In fact, different concepts of empire have existed throughout history. For many centuries, the term referred to states that considered themselves successors to the Roman Empire, but later it came to be applied to non-European monarchies such as the Empire of China or the Mughal Empire. Most empires in history came into being as a result of a militarily strong state taking control of weaker ones. The result in each case was an enlarged, more powerful political union, before its eventual decline.
The dissolution of the Soviet bloc in the late 1980s and early 1990s was a blow against the idea of maintaining an empire by brute force. Suddenly, the floodgates opened for rapid globalization and expansion of the markets to places that had previously been in the Soviet domain. Capitalism could reach where it had not been before, from newly independent countries in eastern Europe to Soviet-style economies in Asia and Africa.
Two decades on, the West was to hit the most serious crisis of its own since the Great Depression, due to a combination of impudence after its victory in the Cold War, false sense of moral superiority and belief in its power to destroy and recreate nations at will.
The Norwegian scholar, Johan Galtung, regarded as the father of conflict and peace studies, said in 2004 something that is a fitting definition of the term Empire. He described it as ‘a system of unequal exchanges between the center and the periphery.’ An empire ‘legitimizes relationships between exploiters and exploited economically, killers and victims militarily, dominators and dominated politically and alienators and alienated culturally.’ Galtung observed that the American empire ‘provides a complete configuration, articulated in a statement by a Pentagon planner.’
‘The de facto role of the United States Armed Forces will be to keep the world safe for our economy and open to our cultural assault.
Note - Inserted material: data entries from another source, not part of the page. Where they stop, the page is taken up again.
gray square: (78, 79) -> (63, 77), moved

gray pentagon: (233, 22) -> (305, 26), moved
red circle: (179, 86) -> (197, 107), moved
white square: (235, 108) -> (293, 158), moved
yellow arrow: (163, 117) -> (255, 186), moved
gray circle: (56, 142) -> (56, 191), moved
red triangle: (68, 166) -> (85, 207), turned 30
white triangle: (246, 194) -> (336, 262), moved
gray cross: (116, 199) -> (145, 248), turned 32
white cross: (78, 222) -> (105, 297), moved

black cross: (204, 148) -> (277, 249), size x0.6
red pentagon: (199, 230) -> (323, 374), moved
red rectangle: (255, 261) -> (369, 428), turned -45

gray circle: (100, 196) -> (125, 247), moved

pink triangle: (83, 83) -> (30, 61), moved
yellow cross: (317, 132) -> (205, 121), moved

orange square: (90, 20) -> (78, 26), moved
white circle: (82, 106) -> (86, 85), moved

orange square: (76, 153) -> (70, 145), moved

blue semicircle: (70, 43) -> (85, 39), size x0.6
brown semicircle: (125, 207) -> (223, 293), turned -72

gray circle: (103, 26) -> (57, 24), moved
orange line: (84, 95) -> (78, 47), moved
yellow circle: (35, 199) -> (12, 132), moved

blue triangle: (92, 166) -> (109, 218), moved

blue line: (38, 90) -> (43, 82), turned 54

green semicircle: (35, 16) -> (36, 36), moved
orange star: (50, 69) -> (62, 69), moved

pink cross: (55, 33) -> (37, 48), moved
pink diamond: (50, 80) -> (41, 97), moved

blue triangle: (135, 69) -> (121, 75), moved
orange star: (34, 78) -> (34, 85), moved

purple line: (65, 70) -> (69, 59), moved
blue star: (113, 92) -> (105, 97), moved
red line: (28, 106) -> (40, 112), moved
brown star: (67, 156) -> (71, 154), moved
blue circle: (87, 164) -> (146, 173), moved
To those ends, we will do a fair amount of killing.’
This confession is as revealing as it is extraordinary. Economic interests and cultural domination are closely interwoven in imperial thinking, driven by its simplistic logic. Imperial powers are expansionist by nature, always inclined to enlarge territories they control. What lies behind their ambition is access to more and more resources; energy, minerals, raw materials and markets to trade. Imperial behavior dictates a great power to expand its domain of direct control or influence by military or other means to new territories that have resources and a certain cultural symmetry with the center. The greater this symmetry, the better.
War, Culture and Consumption
To appreciate the relationship between economic interests and cultural symmetry, culture has to be understood as a broad concept. E B Taylor defined culture as ‘that complex whole which includes knowledge, belief, art, morals, law, customs and many other capabilities and habits acquired by [members] of society.’ Culture is the way of life which people follow in society without consciously thinking about how it came into being. Robert Murphy describes culture as ‘a set of mechanisms for survival, but it also provides us with a definition of reality.’ It determines how people live, the tools they use for work, entertainment and luxuries of life. Culture is a function of homes people live in, appliances, tools and technologies they use and ambitions.
It is, therefore, possible to conclude that culture is about consumption in economic terms. Culture defines patterns of production and trade, demand and supply, as well as social design. In Moscow, the old Ladas and Wolgas of yesteryear began to be replaced by Audi, Mercedes and BMW cars in the late twentieth century. The number of McDonalds restaurants in Russia rose after the launch of the first restaurant in the capital in 1990. In Russia, China and India, luxury goods from cars to small electronic goods and jeans are fast becoming objects of passionate desire for the growing middle classes, despite grinding poverty affecting vast numbers of citizens. Following the US-led invasions of Afghanistan and Iraq, sales of American brands in Kabul and Baghdad increased. These trends form an essential part of the theme that defines societal transformation and, at the same time, represents a powerful cause for opposition.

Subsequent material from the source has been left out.